[TASK INSTRUCTIONS]
Beginning with the line that mentions "der Rosa-Luxemburg-Stiftung Berlin", reproduce every line through the last line of the entries, exactly, and only those.

Start of SUPPLIED DATA

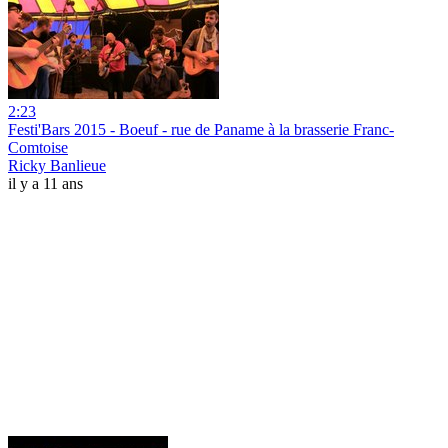
2:23
Festi'Bars 2015 - Boeuf - rue de Paname à la brasserie Franc-
Comtoise
Ricky Banlieue
il y a 11 ans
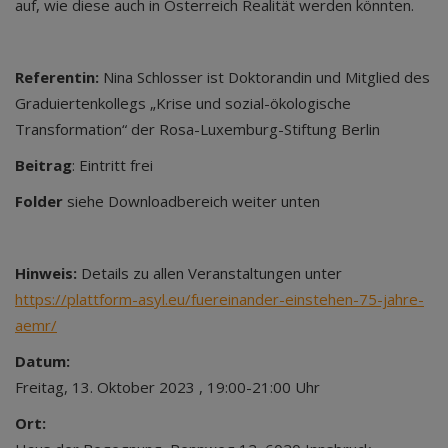
auf, wie diese auch in Österreich Realität werden könnten.
Referentin:
Nina Schlosser ist Doktorandin und Mitglied des
Graduiertenkollegs „Krise und sozial-ökologische
Transformation“ der Rosa-Luxemburg-Stiftung Berlin
Beitrag
: Eintritt frei
Folder
siehe Downloadbereich weiter unten
Hinweis:
Details zu allen Veranstaltungen unter
https://plattform-asyl.eu/fuereinander-einstehen-75-jahre-
aemr/
Datum:
Freitag, 13. Oktober 2023 , 19:00-21:00 Uhr
Ort:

End of SUPPLIED DATA

[RESPONSE TO THIS TASK]
Transformation“ der Rosa-Luxemburg-Stiftung Berlin
Beitrag
: Eintritt frei
Folder
siehe Downloadbereich weiter unten
Hinweis:
Details zu allen Veranstaltungen unter
https://plattform-asyl.eu/fuereinander-einstehen-75-jahre-
aemr/
Datum:
Freitag, 13. Oktober 2023 , 19:00-21:00 Uhr
Ort:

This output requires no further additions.